Attention mechanisms, that allows AI to look at the relationship between words that may be far apart in a sentence to help make sense of it, is producing state-of-the-art results in natural language processing. Self-supervised learning uses supervised learning algorithms on unlabeled data by exploiting its specific structure.
Both Attention and Self-Supervising are used in the newest build of OpenAI. It can produce a piece of original English prose, sometimes on a level hardly distinguishable from that which a human would write.
The results were so astonishing that the OpenAI researchers broke their tradition of sharing all of their progress and refused to provide details of the new algorithm in case it was used for harmful purposes. Even so, the basic principles are known, and less capable versions of the same algorithm are in the public domain, so replicating the results would not be out of reach for a group committed hackers.
Trained on appropriate data, such an algorithm could be used for a variety of malicious tasks from writing convincing phishing emails, to large scale propaganda, fraud, or even planning attacks and the tactics that should be used.
Systems – doing it for themselves!
AI is evolving rapidly, and the security market is moving quickly to try and capitalize on the benefits the technology can bring to their solutions for enterprises. We will undoubtedly see an explosion of solutions on offer over the coming months and years. The best way to apply AI to enterprise security is yet to be established – what form will systems take that can truly self-preserve and outwit the determined attacker?
There are three things that security professions can do now, that will prepare them for this exciting, if slightly unknown future:
- Education – Don’t relate to AI as a flash in the pan, and don’t believe everything you hear or read. Do your homework. Investigate the market and the intentions of the vendors that matter to you as they begin to show their hand.
- Change your mindset – To embrace self-preserving systems, you need to relinquish some control, but there is a line to be drawn. Where that line sits will be a function of the trust you place in AI and how much control and authority you want to maintain. If you try to maintain full human control, are you sure you can react fast enough to an AI-enabled attack?
- Accept inevitability – AI is going to be part of your security make-up. You have a simple choice. Are you going to stand idly by while the AI attackers weaponize against you, or are you going to fight fire with fire?

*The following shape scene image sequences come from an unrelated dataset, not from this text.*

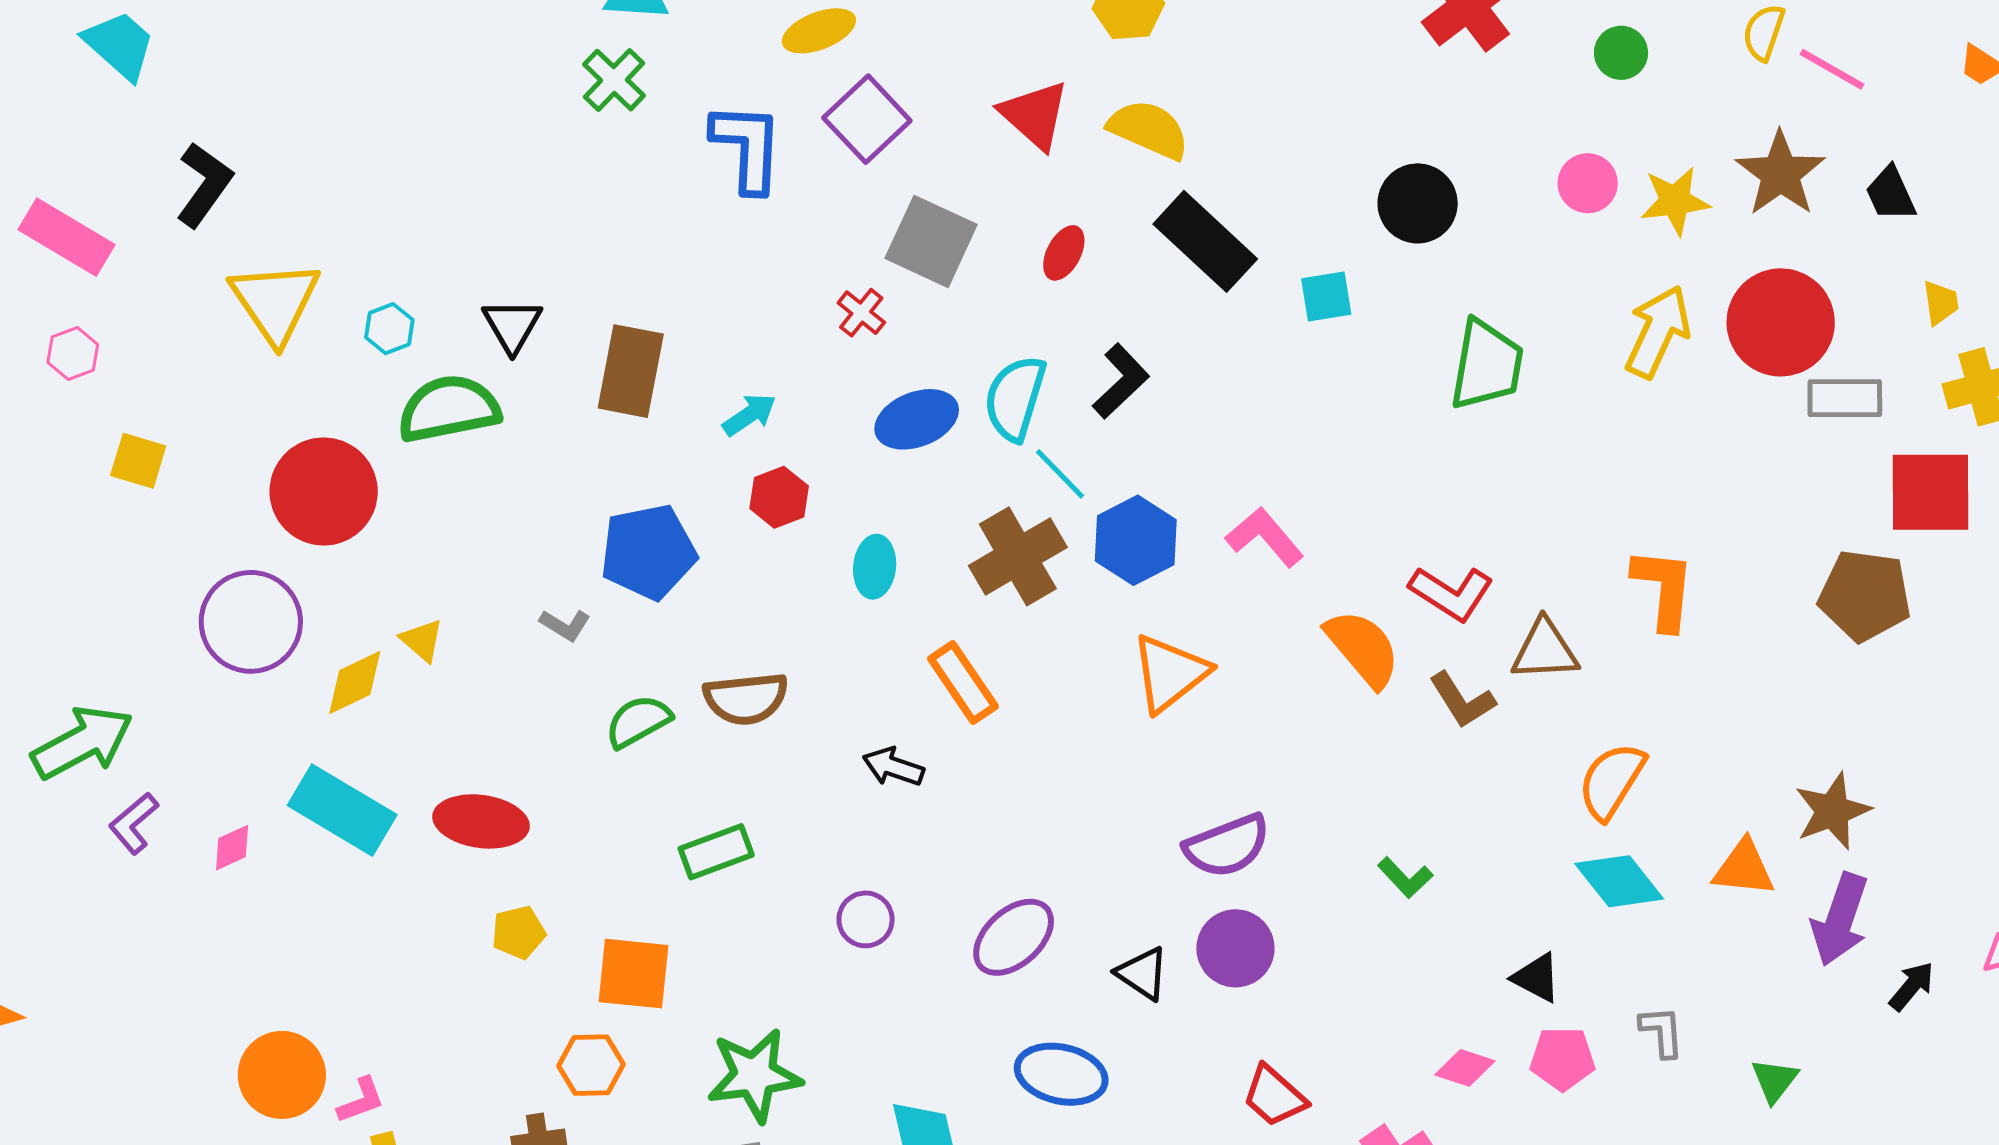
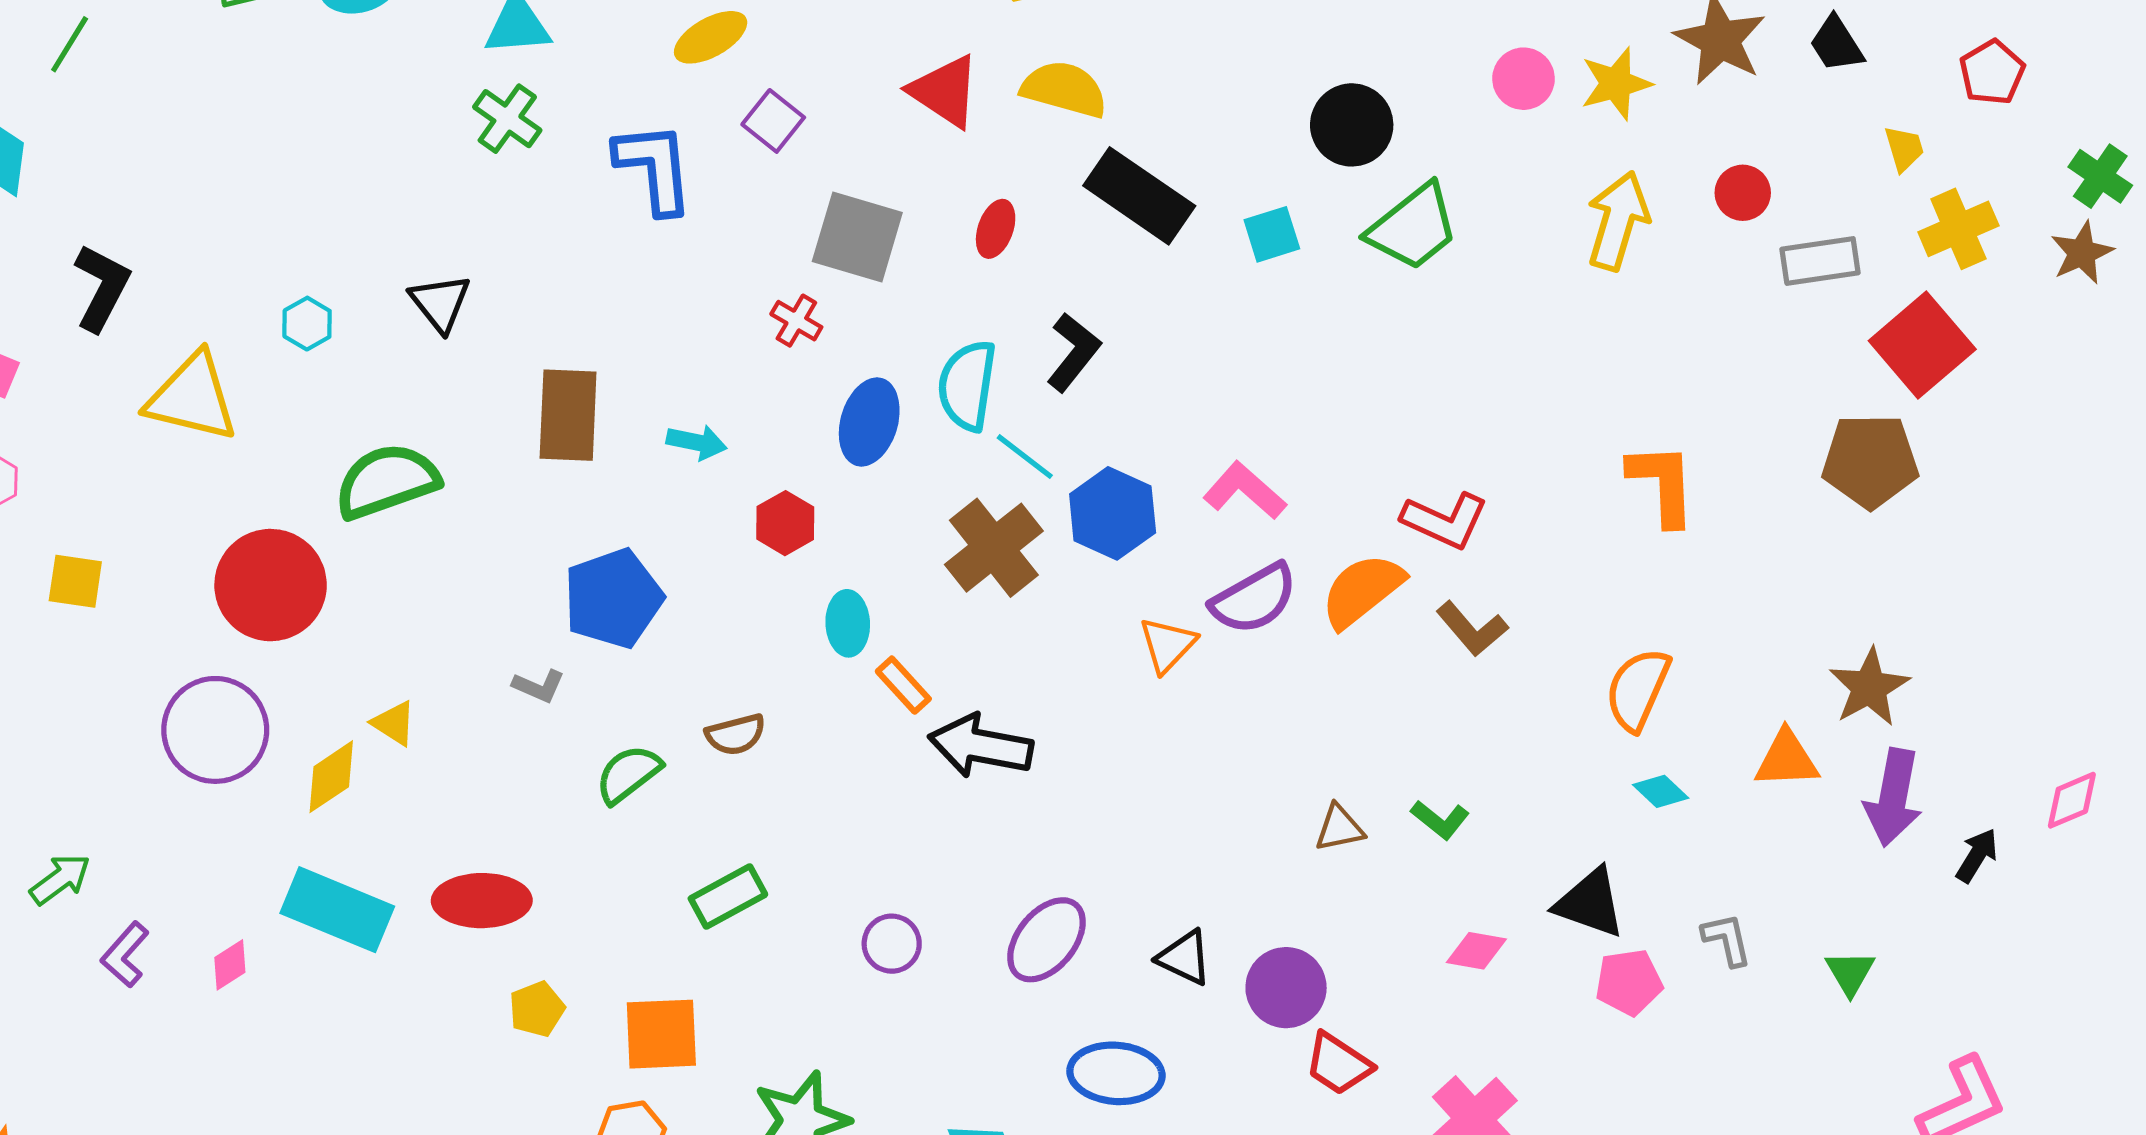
purple square: (867, 119) -> (773, 121), size x0.7
yellow triangle: (275, 302) -> (192, 397), turned -34
red circle: (1781, 322) -> (1743, 193), size x0.5
black triangle: (512, 325) -> (440, 303), moved
cyan hexagon: (389, 329) -> (307, 324), moved
green trapezoid: (1487, 365) -> (1413, 227), moved, turned 50
cyan arrow: (749, 415) -> (697, 442), turned 54
blue ellipse: (917, 419) -> (869, 422), turned -44
red square: (1930, 492) -> (1922, 345), turned -32
red hexagon: (779, 497) -> (785, 523), moved
cyan ellipse: (875, 567) -> (848, 623), moved
orange semicircle: (1363, 648) -> (1362, 590), turned -80
brown triangle: (1545, 650) -> (1339, 828), moved, size x0.7
orange triangle: (1170, 673) -> (1167, 645), size x0.7
orange rectangle: (963, 683) -> (903, 685), moved, size x0.7
brown semicircle: (746, 699) -> (736, 735), size x0.7
green arrow: (82, 743) -> (60, 879), size x0.6
black arrow: (893, 767) -> (981, 746), moved, size x1.6
purple semicircle: (1227, 846) -> (1254, 599), moved
cyan diamond: (1619, 881) -> (1661, 791), size x0.6
purple circle: (1235, 948) -> (1286, 988), moved
black triangle: (1537, 978) -> (1590, 903), size x1.4
pink diamond: (1465, 1068) -> (1476, 951), moved

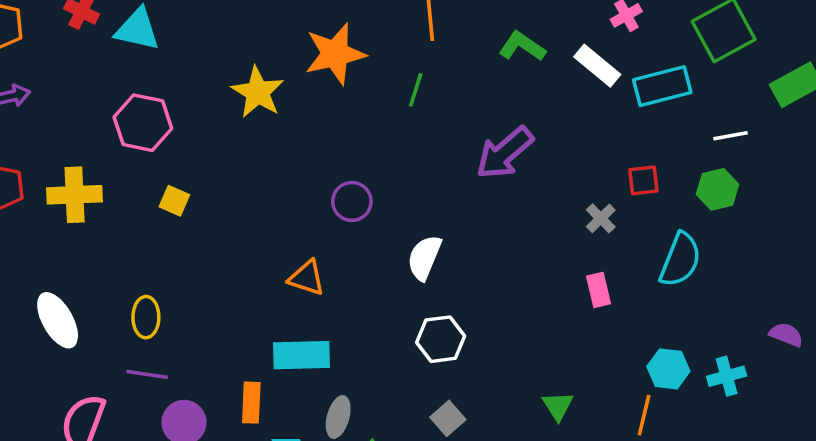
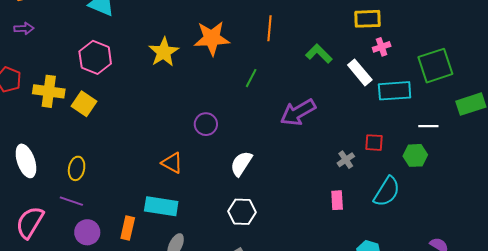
green line: (416, 90) -> (251, 78), moved
yellow square: (174, 201) -> (84, 104), moved, size x1.4

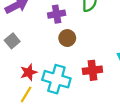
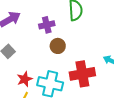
red cross: (92, 70) -> (82, 74), size x1.4

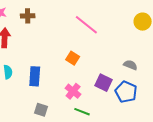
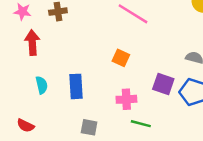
pink cross: (73, 91) -> (126, 99), turned -35

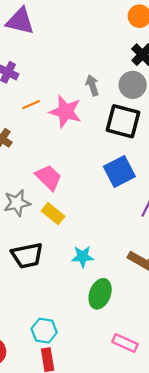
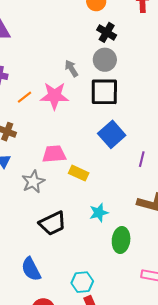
pink trapezoid: (48, 177) -> (54, 154), turned -35
yellow rectangle: (53, 214) -> (79, 173), moved

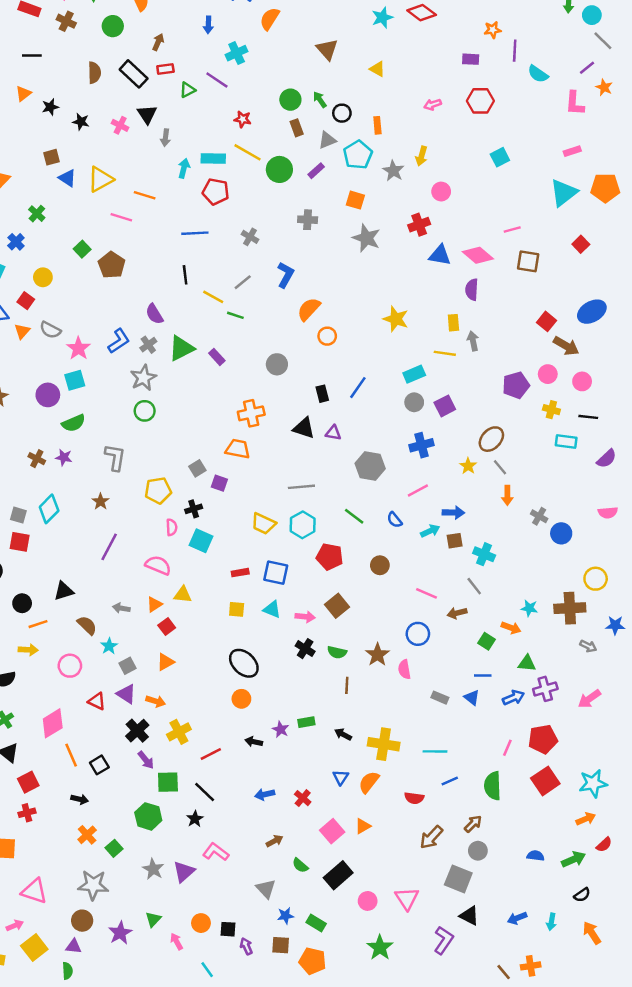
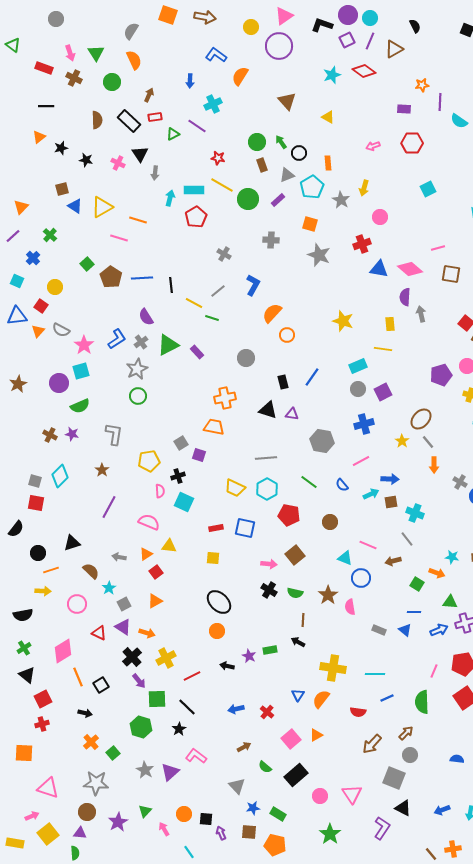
red pentagon: (216, 192) -> (196, 217), turned 30
blue line: (195, 233) -> (142, 278), moved
gray arrow: (473, 341) -> (421, 314), moved
cyan triangle: (272, 609) -> (345, 558), moved
black arrow: (343, 734) -> (298, 642), moved

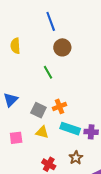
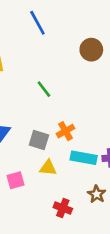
brown circle: (62, 47) -> (91, 50), moved

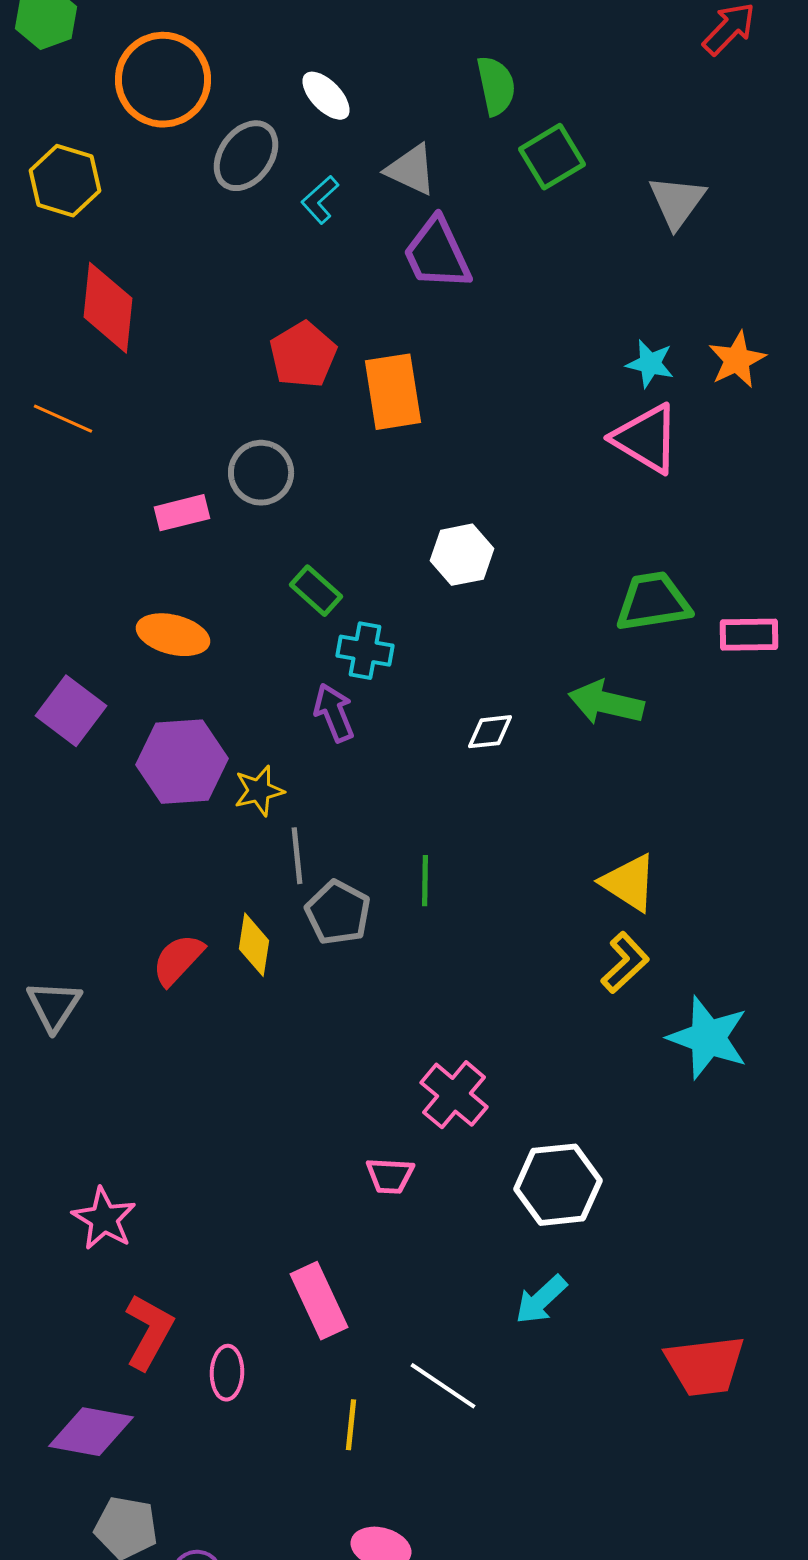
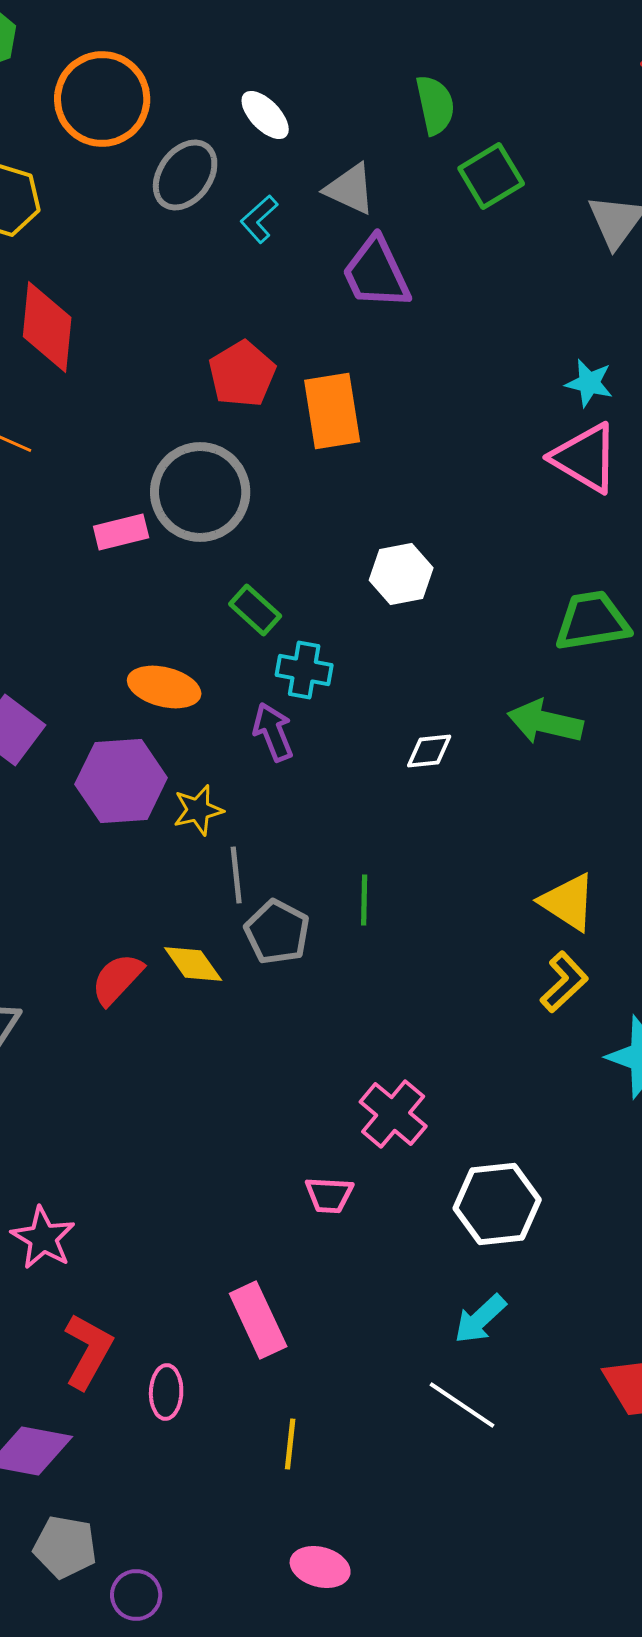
gray circle: (261, 473) -> (200, 492), size x1.5
orange ellipse: (173, 635) -> (164, 687), moved
yellow diamond: (254, 945) -> (193, 964), turned -44
white line: (443, 1386) -> (462, 1405), moved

Without doubt it is a very exciting time to be in the security sector. Through our work with academic institutes in the arena of CyberAI, from Imperial College and Edinburgh University in the UK, to MIT in the USA, we get to see some of the most exciting projects unfolding in the field. There are great opportunities ahead for security professionals to be on the leading edge of an AI driven, enterprise security revolution. The hackers are already starting to believe that – and that is all any security professional should need to get motivated.